Ahead of the opening of ”The Painkiller” this evening, Michael Coveney expounds the joy of farce
Donald Sinden always used to say that playing tragedy is easier than playing farce, and every funny playwright worth his or her salt knows that comedy is a very serious business. So, aside from any merits as a production, Kenneth Branagh‘s resurrection of a 1969 French farce (Le Contrat is re-titled The Painkiller in Sean Foley‘s translation) at the Garrick Theatre is of great dramaturgical interest: does farce have the capacity to address current, or even perennial, anxieties and obsessions, or must it be stuck in a historical rut of Feydeau and Ray Cooney?
The two most broadly funny and farcical plays of recent years have been Michael Frayn‘s Noises Off and Richard Bean‘s One Man, Two Guvnors. The first is largely about things going wrong in the theatre, but not just about that; The Play That Goes Wrong is not all that funny after five minutes because it is just about that. And Bean’s One Man, loosely based on Goldoni’s A Servant of Two Masters, examines the intricacies of humiliation and crossed purposes in a clearly defined, but nostalgically idealised, social milieu.
Farce is generally, and wrongly, thought to be less of a bona fide genre than civilised, literate comedy or impassioned drama.
The same was true of the joyous rediscovery of Marc Camoletti’s Boeing-Boeing a few years ago, in which Mark Rylance and Roger Allam gave impeccable and – here’s the rub – gloriously unexpected performances in a sex farce with air stewardesses. This play was once the most performed French play in the world (maybe it still is). And Matthew Warchus‘s production depended for its success on the symbiotic comic relationship of Rylance and Allam, just as Donald Sinden and Michael Williams hilariously echoed their RSC King Lear and Fool double act in Cooney’s Two Into One and, without pre-empting tomorrow’s reviews, Branagh and Rob Brydon interact in The Painkiller.
Nowadays you might want to know why farce isn’t usually the chosen territory of female playwrights, or why the discomfiture of women isn’t as funny as that of men in what used to be quaintly called the battle of the sexes. It just isn’t. But farce can deal with serious issues (excluding child abuse and genocide, probably) as Bill Morrison and Richard Bean have demonstrated in, respectively, Flying Blind and The Big Fellah, both about IRA terrorism. As Bean famously remarked, you can make jokes about anything.

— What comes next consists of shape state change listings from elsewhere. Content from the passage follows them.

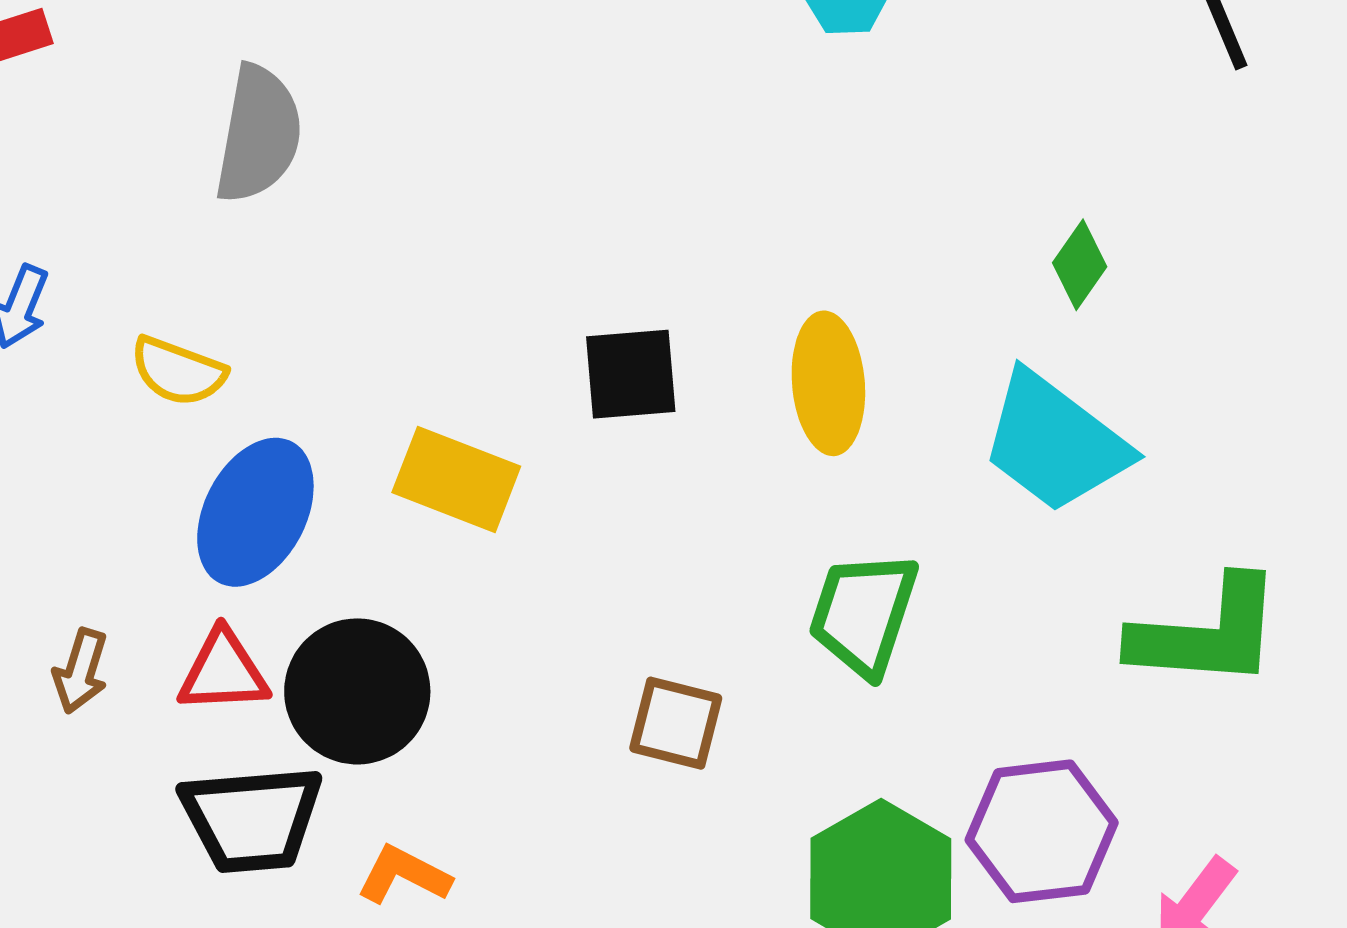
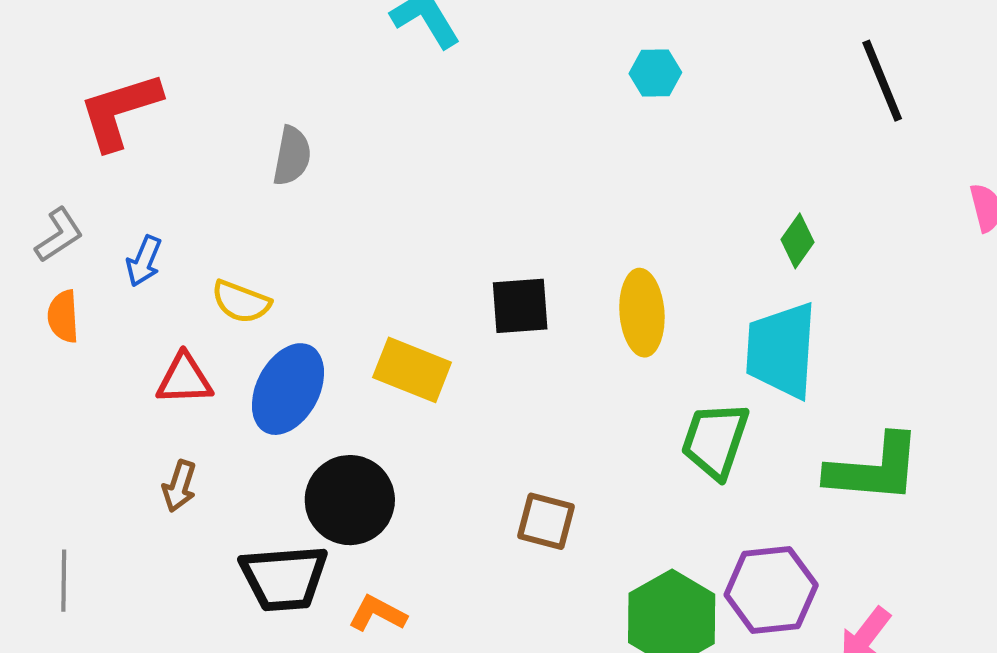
gray semicircle: (259, 134) -> (292, 156), size x0.7
cyan trapezoid: (1055, 442) -> (781, 350), turned 56
green trapezoid: (863, 613) -> (715, 440), moved
red triangle: (223, 672) -> (184, 379), moved

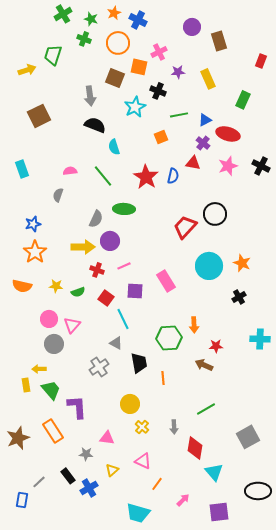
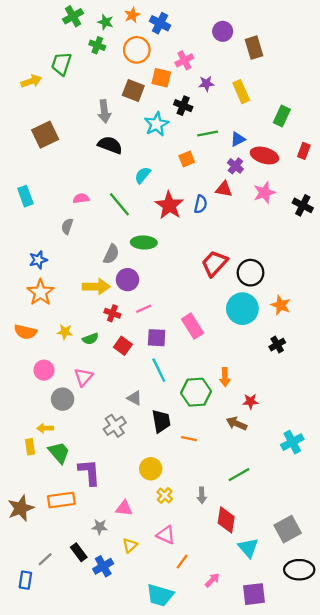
red rectangle: (261, 61) -> (304, 151), moved
cyan semicircle: (114, 147) -> (143, 175), moved, turned 56
black cross: (261, 166) -> (303, 205), moved
black circle: (215, 214) -> (251, 273), moved
pink circle: (49, 319) -> (44, 370), moved
cyan line: (123, 319) -> (159, 370), moved
cyan cross: (260, 339) -> (292, 442), moved, turned -30
orange line: (163, 378) -> (189, 439), turned -72
orange rectangle: (53, 431) -> (61, 500), turned -65
gray square: (248, 437) -> (288, 529), moved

The joy of farce, and its secret, lies in the mechanical deployment of a situation people would like to escape from. And herein lies its profundity, too: the identification we make with characters acting naturally in desperate circumstances; or, conversely, acting desperately in natural circumstances. And the great conspiracy between actors and audiences is that the people to whom these things are happening simply don’t know how funny they are. As the plot boils over in Two Into One, the hotel manager declares censoriously, and riotously, that "There is far too much sex going on in this hotel, and I’m not having any of it."
Laughter is the great purgative in theatre, as potent a catharsis as the climactic horrors in Greek tragedy or the multiple resolutions in Shakespeare’s comedies and romances. And yet farce is generally, and wrongly, thought to be less of a bona fide genre than civilised, literate comedy or impassioned, dogmatic drama. The same thing applies in musical theatre, where opera snobs will turn up their noses at Andrew Lloyd Webber and Les Miserables while booking tickets for Puccini and Philip Glass at the opera houses.

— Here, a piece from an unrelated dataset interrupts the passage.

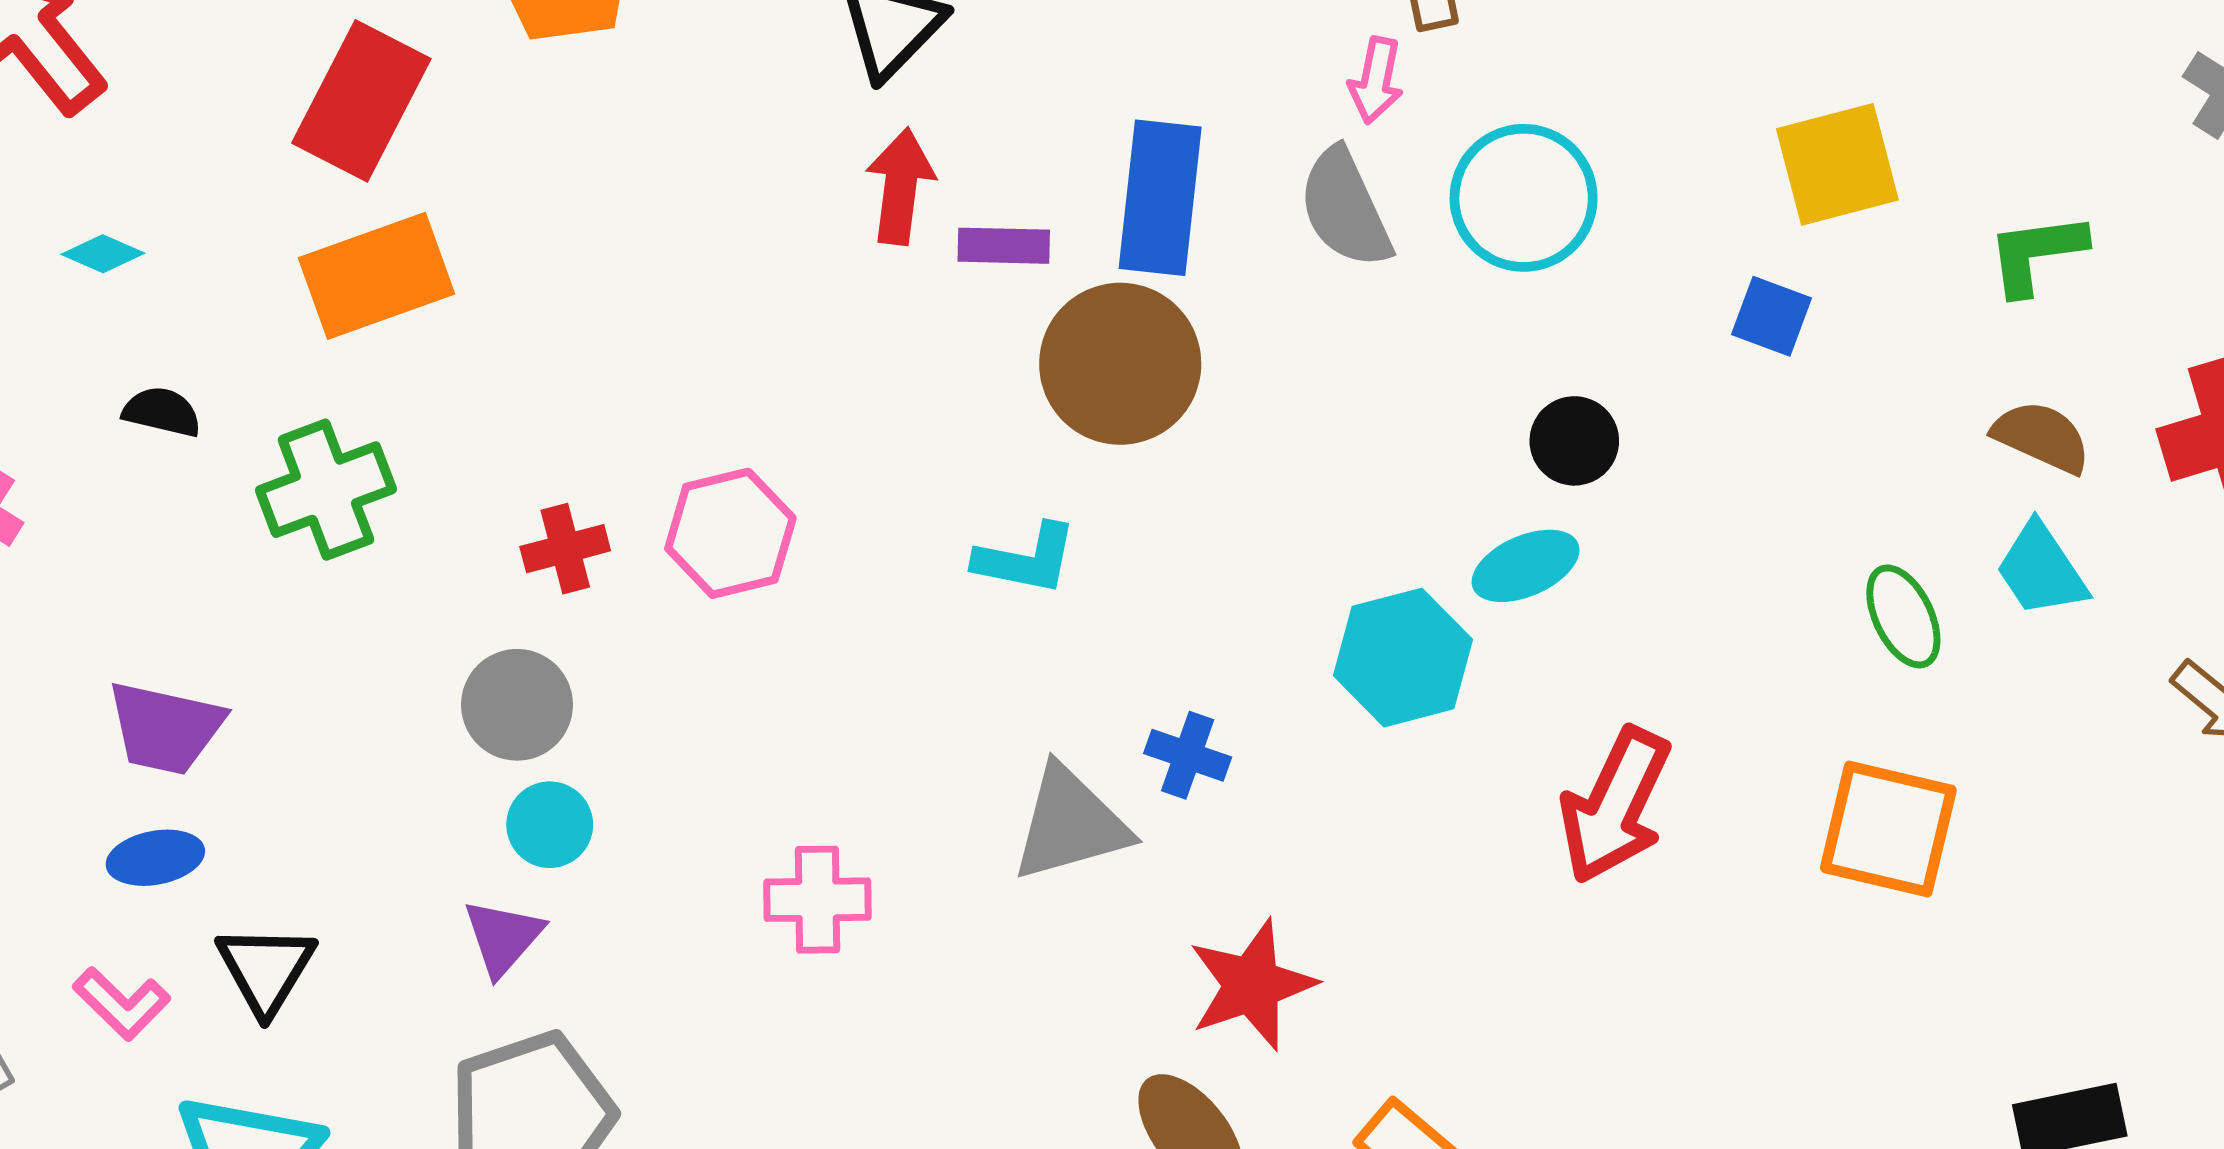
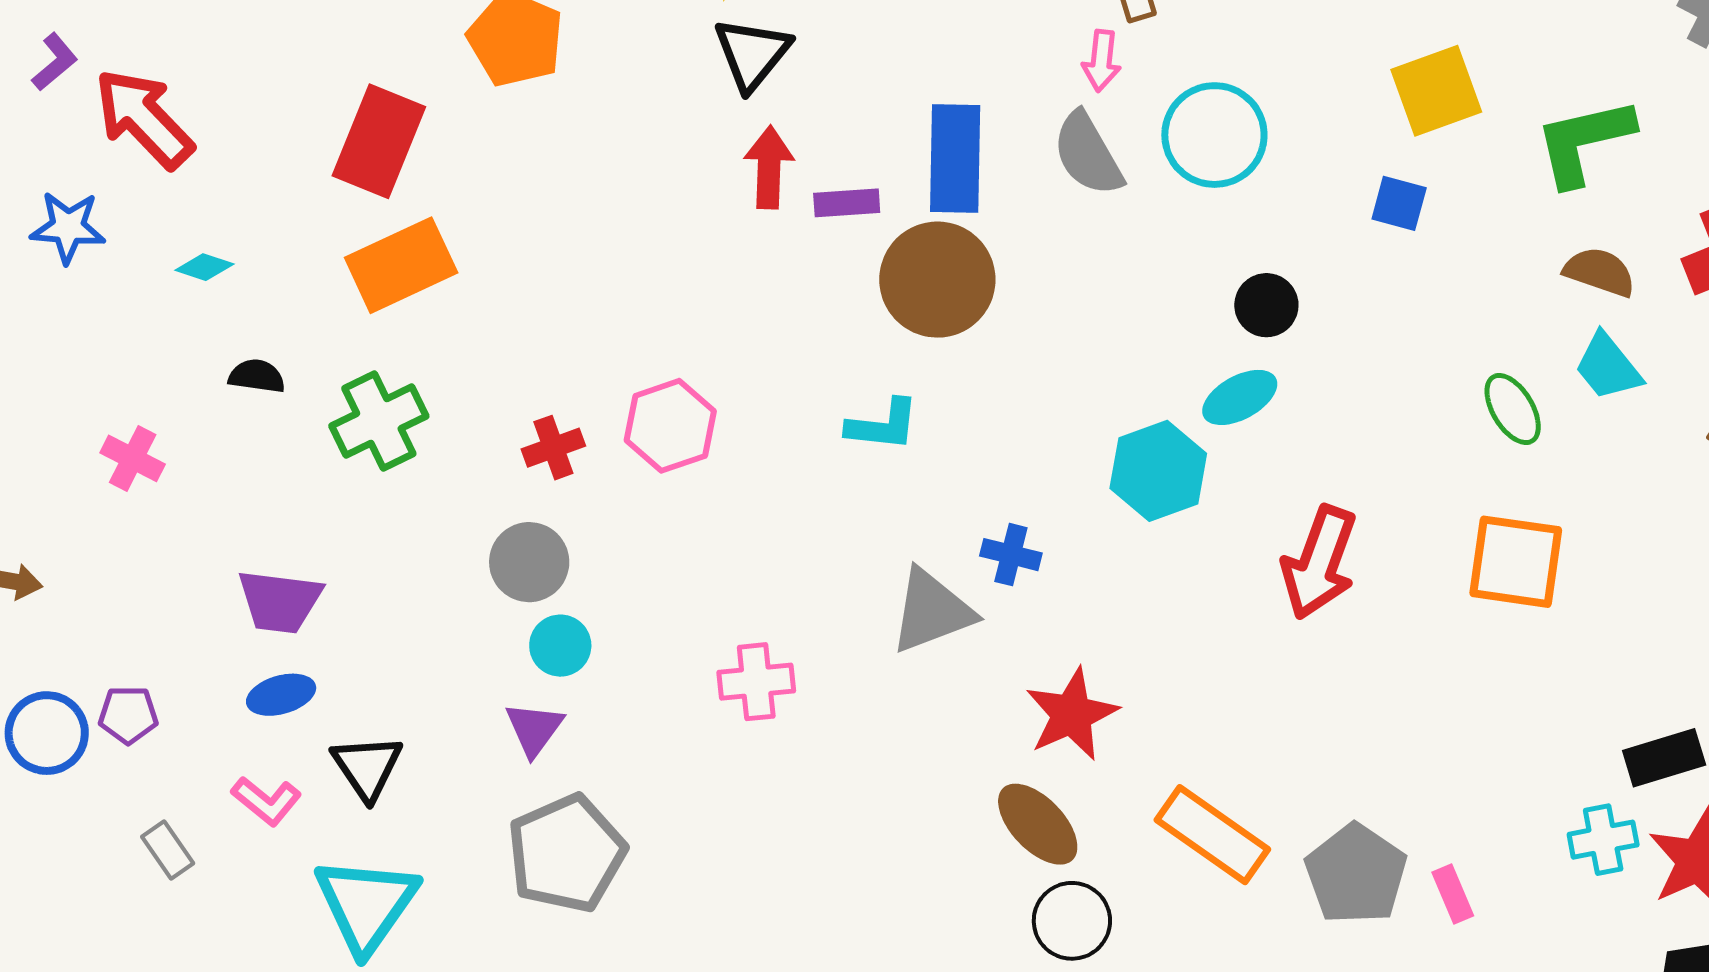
green L-shape: (2036, 254) -> (1584, 141), size x1.4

The fallacy of these distinctions was once wryly exposed by Alan Bennett at an awards ceremony when Alan Ayckbourn won the best play gong and Bennett the best comedy. He said that, while Ayckbourn may well have written the better play, he at least could console himself with having written the funnier one. And, given the choice, which would you prefer?
In Branagh’s wonderful ongoing season at the Garrick, we have enjoyed a superlative production of a masterpiece, The Winter’s Tale. But you’ll probably laugh a whole lot more at The Painkiller and, when you sit down later and think about it, you may not want to trade one experience for the other, or even consider that Branagh has sullied his reputation as a Shakespearean by exiting the comfort zone he patrolled as a superb Leontes to inhabit the more unexpected and challenging one of a bovine assassin in The Painkiller.